> TASK BRIEF:
What you return must be an exact copy of the lines in the listing below between the line holding "Add new comment" and the line holding "Quality Digest for reprint information.", inclusive, and nothing more.

> AVAILABLE DATA:
_ _ _

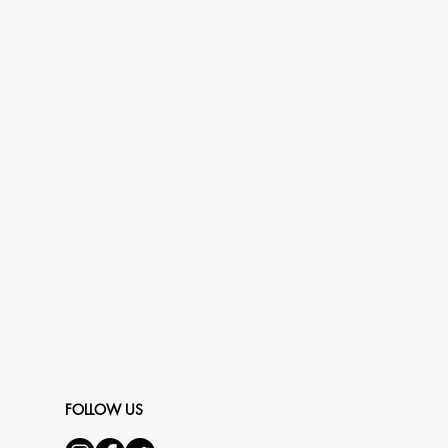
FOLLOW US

_ _ _

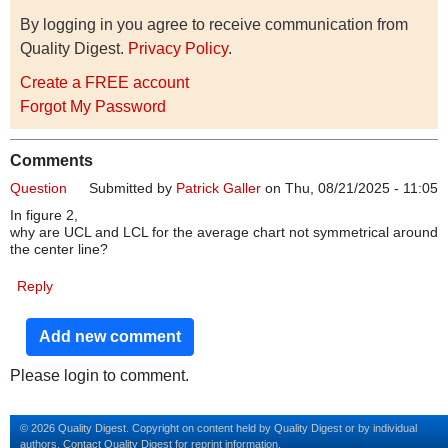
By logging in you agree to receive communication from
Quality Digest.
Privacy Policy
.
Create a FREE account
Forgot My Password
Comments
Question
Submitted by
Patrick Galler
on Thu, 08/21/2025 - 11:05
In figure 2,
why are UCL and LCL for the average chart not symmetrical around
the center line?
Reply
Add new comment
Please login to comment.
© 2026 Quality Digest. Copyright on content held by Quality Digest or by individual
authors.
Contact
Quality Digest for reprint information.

_ _ _

> WRITTEN REPLY:
Add new comment
Please login to comment.
© 2026 Quality Digest. Copyright on content held by Quality Digest or by individual
authors.
Contact
Quality Digest for reprint information.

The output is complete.